It’s possible that you contemplated an audit for items of tax that you anticipated would require additional explanations; but in a more likely scenario, the audit came “out of the blue.” Depending on the list of documents requested by the IRS, the audit can be a narrow one – for one or several tax items of tax for a particular year, or can be broad to include all items of income and expenses.

What happens during an IRS Audit?

The IRS resolves many tax audits by directly communicating with the taxpayer and requesting the books and records via mail/fax to confirm that the tax return for the year under review was accurate and matches the taxpayer’s records.

However, IRS audits for businesses with a large amount of gross income, or hundreds of thousands of dollars in reported expenses, normally require a Revenue Agent’s visit to your place of business. Sometimes, the Revenue Agent will even physically observe your place of business to gauge the amount of income being received and to observe if cash is being recorded in the cash register. If the tax return does not match what the Revenue Agent observes, or if there are other anomalies, the scope of the audit is likely to be expanded to additional items of tax or even prior tax years – for up to six years.

Choosing a tax professional when facing an IRS Audit

When facing an IRS audit, which tax professional to hire, or whether to hire a tax professional at all, becomes a crucial question. Unsurprisingly, the tax professional representing you in the audit can make a huge difference in the outcome – especially if there are concerns that you may have filed a “false return” or engaged in other conduct which can expose you to criminal liability. In such a scenario, it is imperative that you retain the services of a tax attorney (as opposed to a CPA or an EA) to protect your communication under the attorney client privilege.

The difference between Tax Attorneys and CPAs

Simply put, any information that you disclose to your attorney – and you should disclose it all to help the attorney best represent you – cannot be disclosed by the attorney to anyone, nor can it be used against you. On the other hand, disclosing damaging information to a CPA, or anyone else for that matter, can result in that person being a witness against you in a civil or criminal proceeding. Even if you’re not facing criminal liability, retaining an attorney to represent you before the IRS or other taxing authorities can be beneficial because an attorney can prepare the audit for later litigation. Oftentimes, audits do not result in a mutual resolution and litigating the audit is the only option available to achieve the best result. A competent attorney should be preparing for that eventuality, even while representing you before the IRS at the audit stage.

Representing yourself when being audited by the IRS

Representing yourself in an audit, particularly for high dollar returns, is often ill advised. Remember, the auditors are trying to obtain information from you in an audit to potentially prepare a case against you. They can use the documentation you provide, as well as your statements, against you – leading to penalties of up to 75% or even criminal prosecution. Moreover, taking advantage of your procedural and substantive rights can be crucial in an audit. As such, a decision to represent yourself should not be made lightly.

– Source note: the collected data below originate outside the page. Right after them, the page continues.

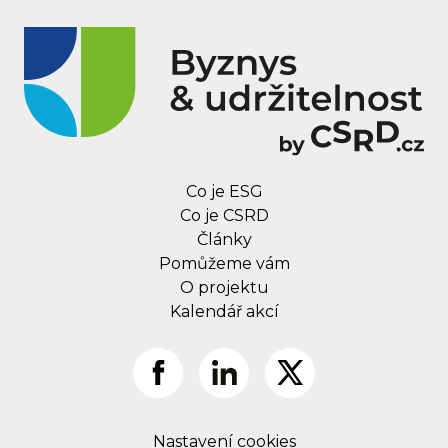
Co je ESG
Co je CSRD
Články
Pomůžeme vám
O projektu
Kalendář akcí
Nastavení cookies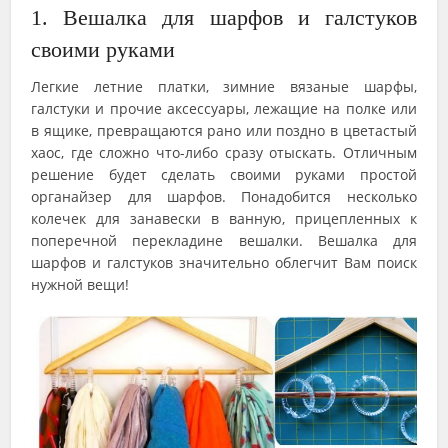
1. Вешалка для шарфов и галстуков
своими руками
Легкие летние платки, зимние вязаные шарфы,
галстуки и прочие аксессуары, лежащие на полке или
в ящике, превращаются рано или поздно в цветастый
хаос, где сложно что-либо сразу отыскать. Отличным
решение будет сделать своими руками простой
органайзер для шарфов. Понадобится несколько
колечек для занавески в ванную, прицепленных к
поперечной перекладине вешалки. Вешалка для
шарфов и галстуков значительно облегчит Вам поиск
нужной вещи!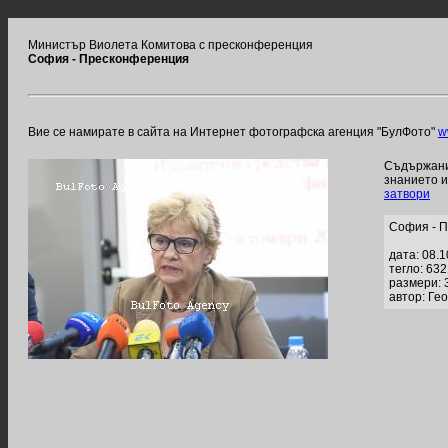
Министър Виолета Комитова с пресконференция
София - Пресконференция
Вие се намирате в сайта на Интернет фотографска агенция "БулФото"
w
Съдържание
знанието 
затвори
София - 
дата: 08.
тегло: 63
размери: 
автор: Ге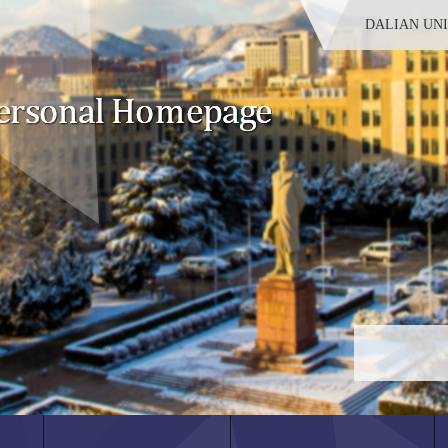
DALIAN UN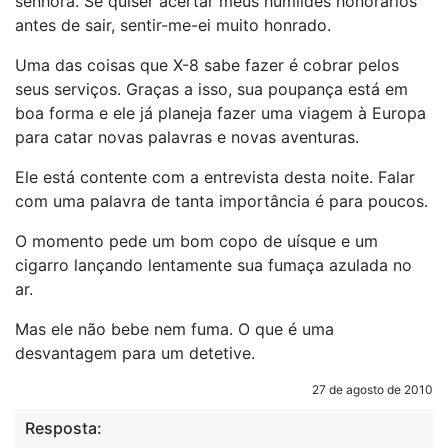
senhora. Se quiser acertar meus humildes honorários
antes de sair, sentir-me-ei muito honrado.
Uma das coisas que X-8 sabe fazer é cobrar pelos
seus serviços. Graças a isso, sua poupança está em
boa forma e ele já planeja fazer uma viagem à Europa
para catar novas palavras e novas aventuras.
Ele está contente com a entrevista desta noite. Falar
com uma palavra de tanta importância é para poucos.
O momento pede um bom copo de uísque e um
cigarro lançando lentamente sua fumaça azulada no
ar.
Mas ele não bebe nem fuma. O que é uma
desvantagem para um detetive.
27 de agosto de 2010
Resposta:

At our taxation practice at Rogoway Law Group, we treat every IRS audit as unique and make strategic decisions after learning about the client’s business and background. Thereafter, we review the client’s books and records to make sure they match the filed tax return, and to determine if there is any civil or criminal exposure. Depending on our assessment of the case, we make decisions about exchanging information with the IRS and about taxpayer’s future interactions with the IRS. Obviously, a case with potential criminal liability is treated with much more sensitivity than a civil case. We understand that going through an audit can be a challenging time. We make every effort to make ourselves available to our clients and work collaboratively with our clients to achieve the best result.